Records provided START
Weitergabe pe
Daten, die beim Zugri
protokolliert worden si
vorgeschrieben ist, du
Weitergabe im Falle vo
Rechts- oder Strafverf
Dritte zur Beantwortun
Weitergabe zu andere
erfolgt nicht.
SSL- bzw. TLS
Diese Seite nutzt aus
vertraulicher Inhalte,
Records provided END
Records provided START
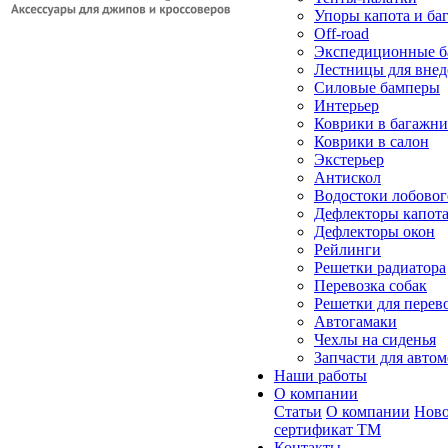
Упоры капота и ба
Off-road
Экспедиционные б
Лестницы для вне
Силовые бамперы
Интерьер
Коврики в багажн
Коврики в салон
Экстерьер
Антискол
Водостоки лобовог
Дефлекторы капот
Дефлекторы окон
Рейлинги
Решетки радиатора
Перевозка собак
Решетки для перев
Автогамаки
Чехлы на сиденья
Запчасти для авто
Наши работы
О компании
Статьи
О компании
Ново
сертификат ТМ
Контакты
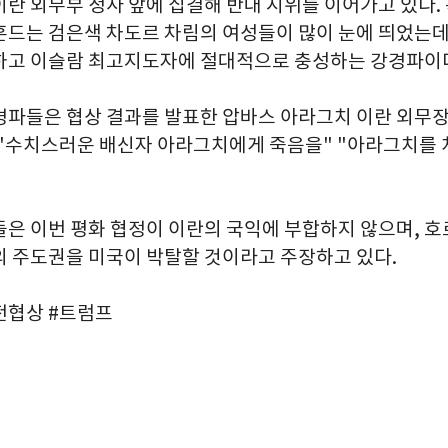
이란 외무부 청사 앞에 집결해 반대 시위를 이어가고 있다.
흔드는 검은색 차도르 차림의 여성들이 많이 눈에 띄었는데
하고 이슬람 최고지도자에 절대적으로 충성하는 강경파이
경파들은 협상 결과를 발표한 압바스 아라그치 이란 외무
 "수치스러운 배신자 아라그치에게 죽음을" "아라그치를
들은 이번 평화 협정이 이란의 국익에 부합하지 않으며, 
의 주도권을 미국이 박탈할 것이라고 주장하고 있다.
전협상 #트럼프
Records provided END
Exercise instructions -
If a line in the records holds the string "Решетки", count it, and give only the total.

Final answer -
2